Why r=16 didn't help

The LoRA had enough room to fit the holdout patterns more aggressively,

but ALSO enough room to drift on every other anchor. The poison gradient at long-target rows now finds more capacity to perturb hidden states; rep-penalty + ngram blocker at runtime can't fully compensate.

MBPP/52 (72-char, very simple anchor) regressed for the first time

across the entire BD6.x cycle. That's the canary: extra capacity destabilizes even the easiest rows.

Lowering lr to 3e-5 might have helped, but spec marks this as the

LAST attempt before freeze. Per protocol, we don't keep tuning.

The BD6.x cycle, complete picture

| pass | lever | r/α | anchor | gate | |-------------|----------------------------------------|-----|--------|----------| | BD6 pass-1 | poison v1, no anchor | 16/32 | 19/19 | KEEP | | BD6.3 | fresh poison only | 8/16 | 0/19 | REVERT | | BD6.4 | + 5× anchor replication | 8/16 | 7/19 | REVERT | | BD6.5 | + bench-aware repl + stratified, 53 % anchor | 8/16 | 15/19 | REVERT (peak) | | BD6.6 | + holdout × 50, 63 % anchor | 8/16 | 11/19 | REVERT (over-anchor) | | BD6.7 a/b/c | + KL anchor λ=0.10/0.20/0.05 | 8/16 | 12/10/12 | REVERT (KL redundant) | | BD6.8D | + token-weighted CE {2,2,0.5} | 8/16 | 15/19 | REVERT (MBPP/53 fixed) | | BD6.8D2 | + asymmetric weights {2,4,split} | 8/16 | 13/19 | REVERT (over-tuned) | | BD6.8D-rank | same {2,2,0.5} policy | 16/32 | 12/19 | REVERT (FREEZE) |

Three orthogonal levers — replication, KL, token-weighted CE — all peaked at exactly 15/19. Capacity also failed to lift it. The ceiling is real.

Final ceiling on `phys05_code_skeleton`

MBPP B    = 13/100   (production, frozen)
HumanEval B =  6/164   (production, frozen)
LCB B     =  0/50    (production, frozen)
Anchor    = 19/19    (under production decoder rep=1.15, ngram=2, cuda_rep=1.05)
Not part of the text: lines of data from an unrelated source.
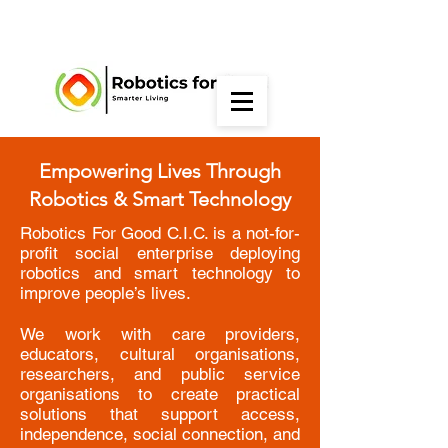
Empowering Lives Through
Robotics & Smart Technology
Robotics For Good C.I.C. is a not-for-
profit social enterprise deploying
robotics and smart technology to
improve people’s lives.
We work with care providers,
educators, cultural organisations,
researchers, and public service
organisations to create practical
solutions that support access,
independence, social connection, and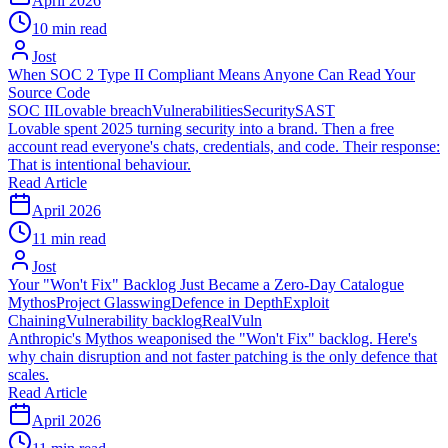
April 2026
10 min read
Jost
When SOC 2 Type II Compliant Means Anyone Can Read Your
Source Code
SOC II
Lovable breach
Vulnerabilities
Security
SAST
Lovable spent 2025 turning security into a brand. Then a free
account read everyone's chats, credentials, and code. Their response:
That is intentional behaviour.
Read Article
April 2026
11 min read
Jost
Your "Won't Fix" Backlog Just Became a Zero-Day Catalogue
Mythos
Project Glasswing
Defence in Depth
Exploit
Chaining
Vulnerability backlog
RealVuln
Anthropic's Mythos weaponised the "Won't Fix" backlog. Here's
why chain disruption and not faster patching is the only defence that
scales.
Read Article
April 2026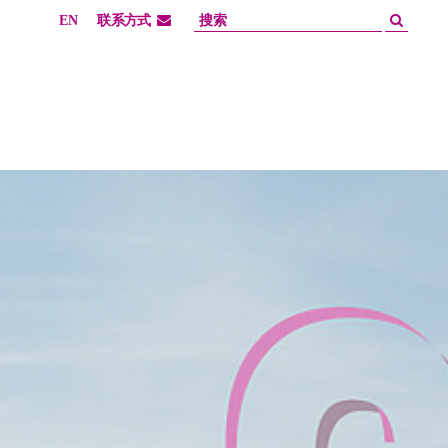
EN
联系方式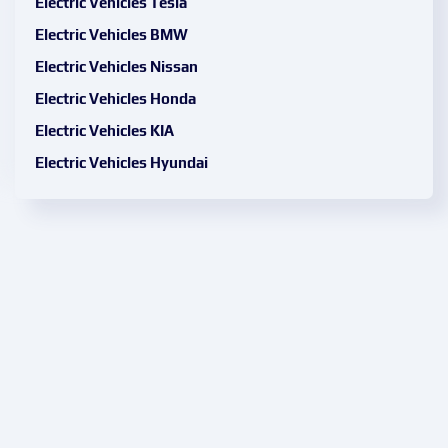
Electric Vehicles Tesla
Electric Vehicles BMW
Electric Vehicles Nissan
Electric Vehicles Honda
Electric Vehicles KIA
Electric Vehicles Hyundai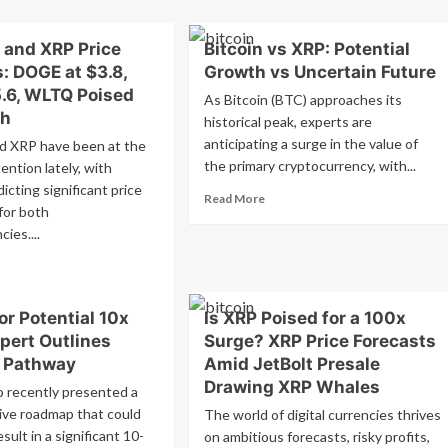
n
Chris
is
Larsen
ing
of
 and XRP Price
Bitcoin vs XRP: Potential
P
Ripple
: DOGE at $3.8,
Growth vs Uncertain Future
dger
Commits
5.6, WLTQ Poised
As Bitcoin (BTC) approaches its
ric
$10
th
gger
historical peak, experts are
Million
in
anticipating a surge in the value of
d XRP have been at the
ple
XRP
the primary cryptocurrency, with...
ention lately, with
ce
to
icting significant price
rge?
Read
Support
Read More
or both
more
Kamala
ies....
about
Harris’s
Bitcoin
Campaign
ad
vs
re
XRP:
out
Potential
or Potential 10x
Is XRP Poised for a 100x
gecoin
Growth
pert Outlines
Surge? XRP Price Forecasts
d
vs
P
c Pathway
Amid JetBolt Presale
Uncertain
ce
Drawing XRP Whales
Future
o recently presented a
ecasts:
ve roadmap that could
The world of digital currencies thrives
GE
esult in a significant 10-
on ambitious forecasts, risky profits,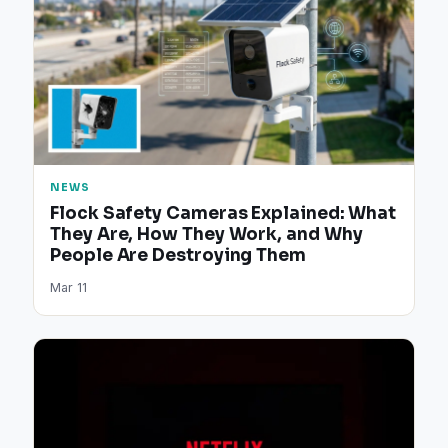
NEWS
Flock Safety Cameras Explained: What
They Are, How They Work, and Why
People Are Destroying Them
Mar 11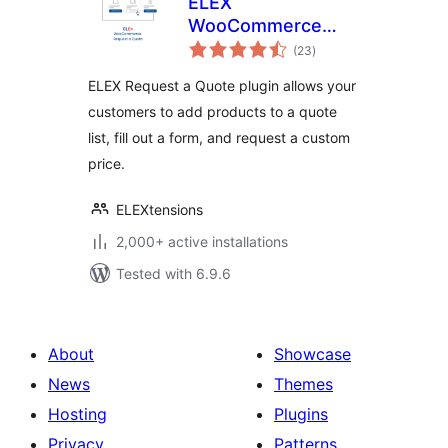
ELEX
WooCommerce
total
Request a Quote
(23
)
ratings
ELEX Request a Quote plugin allows your
customers to add products to a quote
list, fill out a form, and request a custom
price.
ELEXtensions
2,000+ active installations
Tested with 6.9.6
About
Showcase
News
Themes
Hosting
Plugins
Privacy
Patterns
Best LoRA artifact at native gate: BD6.5 / 15/19 (4 holdouts: MBPP/53, HE/34, HE/45, HE/85). Under pure-greedy decoder it scores 16/19, which is "weights are slightly cleaner than the gate shows" but cannot ship because production decoder requires rep-penalty.
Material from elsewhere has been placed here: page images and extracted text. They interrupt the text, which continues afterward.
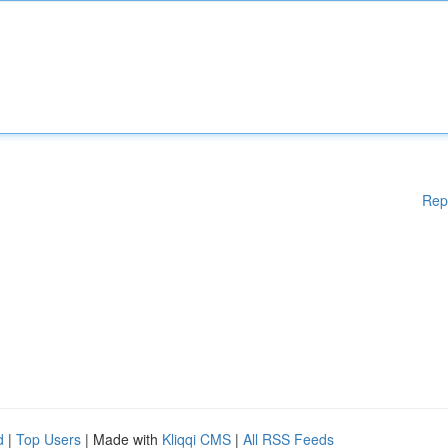
Rep
d
|
Top Users
| Made with
Kliqqi CMS
|
All RSS Feeds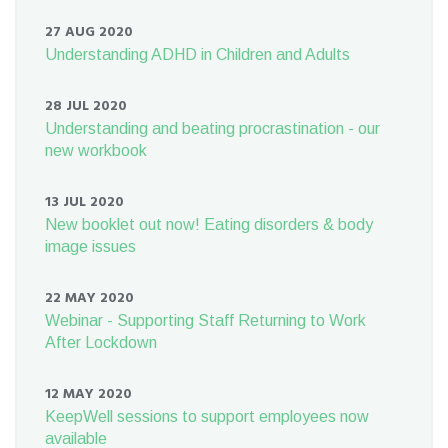
27 AUG 2020
Understanding ADHD in Children and Adults
28 JUL 2020
Understanding and beating procrastination - our
new workbook
13 JUL 2020
New booklet out now! Eating disorders & body
image issues
22 MAY 2020
Webinar - Supporting Staff Returning to Work
After Lockdown
12 MAY 2020
KeepWell sessions to support employees now
available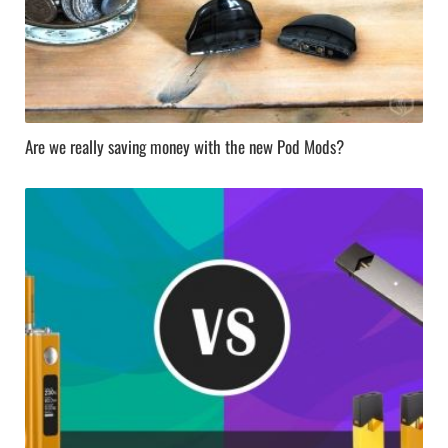
Are we really saving money with the new Pod Mods?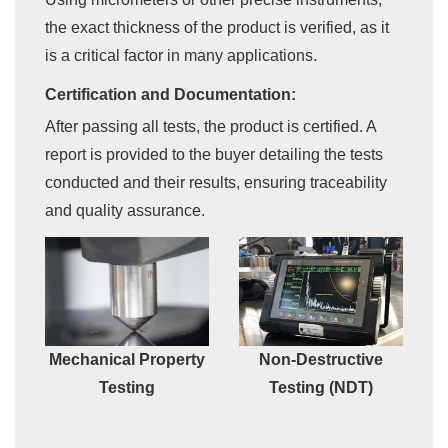
the exact thickness of the product is verified, as it
is a critical factor in many applications.
Certification and Documentation:
After passing all tests, the product is certified. A
report is provided to the buyer detailing the tests
conducted and their results, ensuring traceability
and quality assurance.
Mechanical Property
Non-Destructive
Testing
Testing (NDT)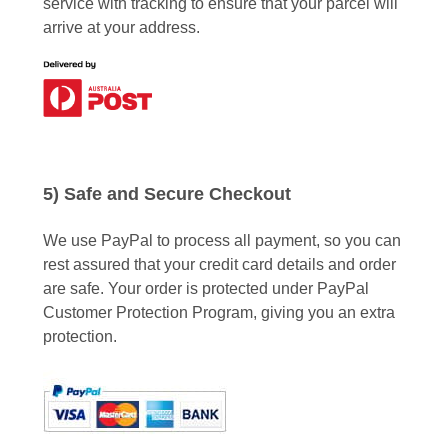
service with tracking to ensure that your parcel will
arrive at your address.
5) Safe and Secure Checkout
We use PayPal to process all payment, so you can
rest assured that your credit card details and order
are safe. Your order is protected under PayPal
Customer Protection Program, giving you an extra
protection.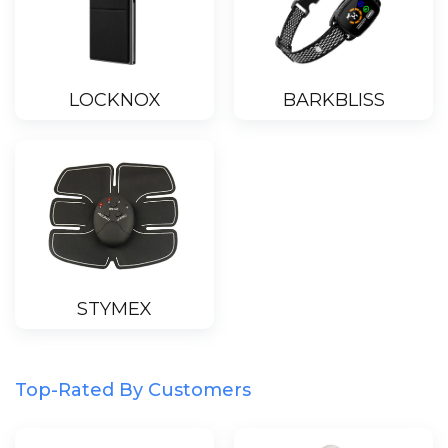
LOCKNOX
BARKBLISS
STYMEX
Top-Rated By Customers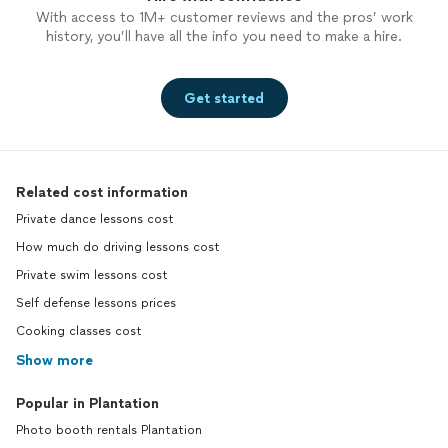
With access to 1M+ customer reviews and the pros’ work
history, you’ll have all the info you need to make a hire.
Get started
Related cost information
Private dance lessons cost
How much do driving lessons cost
Private swim lessons cost
Self defense lessons prices
Cooking classes cost
Show more
Popular in Plantation
Photo booth rentals Plantation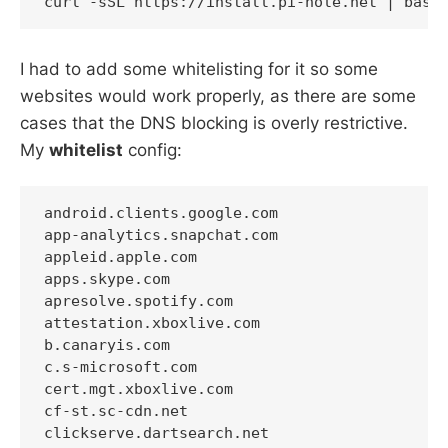
I had to add some whitelisting for it so some
websites would work properly, as there are some
cases that the DNS blocking is overly restrictive.
My
whitelist
config:
android.clients.google.com

app-analytics.snapchat.com

appleid.apple.com

apps.skype.com

apresolve.spotify.com

attestation.xboxlive.com

b.canaryis.com

c.s-microsoft.com

cert.mgt.xboxlive.com

cf-st.sc-cdn.net

clickserve.dartsearch.net
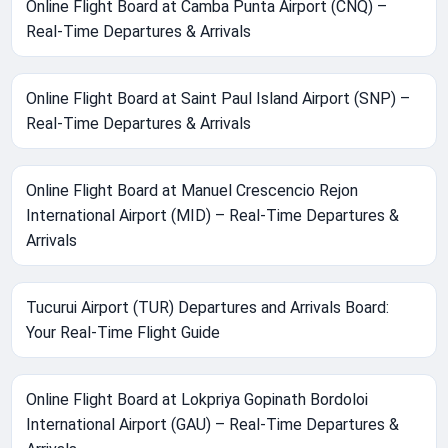
Online Flight Board at Camba Punta Airport (CNQ) –
Real-Time Departures & Arrivals
Online Flight Board at Saint Paul Island Airport (SNP) –
Real-Time Departures & Arrivals
Online Flight Board at Manuel Crescencio Rejon
International Airport (MID) – Real-Time Departures &
Arrivals
Tucurui Airport (TUR) Departures and Arrivals Board:
Your Real-Time Flight Guide
Online Flight Board at Lokpriya Gopinath Bordoloi
International Airport (GAU) – Real-Time Departures &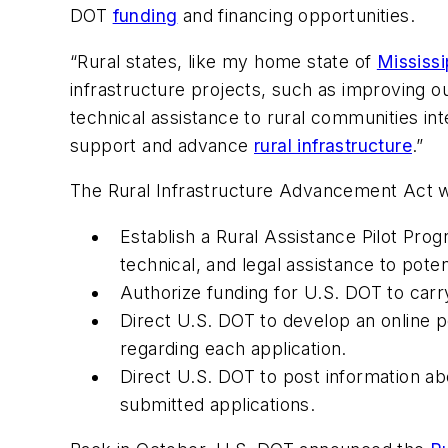
DOT
funding
and financing opportunities.
“Rural states, like my home state of
Mississi
infrastructure projects, such as improving 
technical assistance to rural communities int
support and advance
rural infrastructure
.”
The Rural Infrastructure Advancement Act 
Establish a Rural Assistance Pilot Pro
technical, and legal assistance to poten
Authorize funding for U.S. DOT to carr
Direct U.S. DOT to develop an online po
regarding each application.
Direct U.S. DOT to post information abo
submitted applications.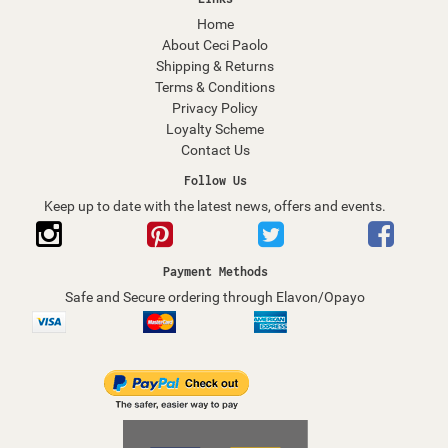
Home
About Ceci Paolo
Shipping & Returns
Terms & Conditions
Privacy Policy
Loyalty Scheme
Contact Us
Follow Us
Keep up to date with the latest news, offers and events.
Payment Methods
Safe and Secure ordering through Elavon/Opayo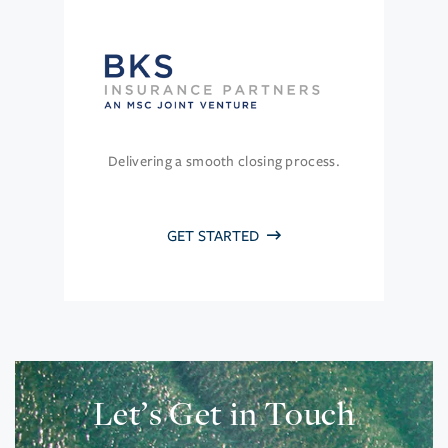
Delivering a smooth closing process.
GET STARTED
Let’s Get in Touch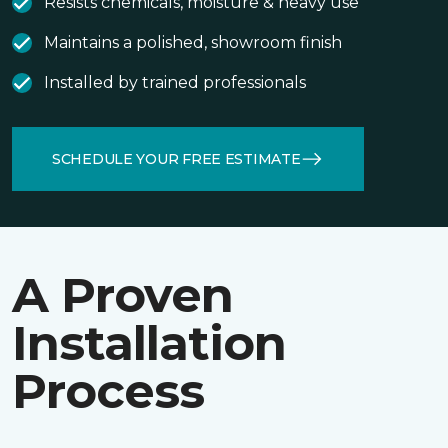
Resists chemicals, moisture & heavy use
Maintains a polished, showroom finish
Installed by trained professionals
SCHEDULE YOUR FREE ESTIMATE
A Proven
Installation
Process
The 4 BD6.5 holdouts split:

MBPP/53 — fixable via token-weighted CE (BD6.8D proved with ×2.0).

But the fix isolated cost the rest of the system at r=16.

HE/34, HE/45 — decoder-noise (BD6.8F+ proved). NOT a training

problem. Cannot fix without breaking production decoder.

HE/85 (366 char) — neither r=8/×2 nor r=8/×4 nor r=16/×2 moved

it. Likely beyond r=16/alpha=32 capacity OR a fundamental mismatch with the verifier's def-extractor on multi-line docstring patterns.

What this proves about the surgery framework

The strict gate works. It rejected EIGHT surgery passes in a row

(BD6.3, .4, .5, .6, .7×3, .8D, .8D2, .8D-rank). Production stayed at 19/19 the entire time. Not one of MBPP B / HE B / LCB B regressed during the cycle. The PYTHON_QUARANTINE doctrine + gate-and-revert protocol prevented every poisoned pack from leaking to runtime.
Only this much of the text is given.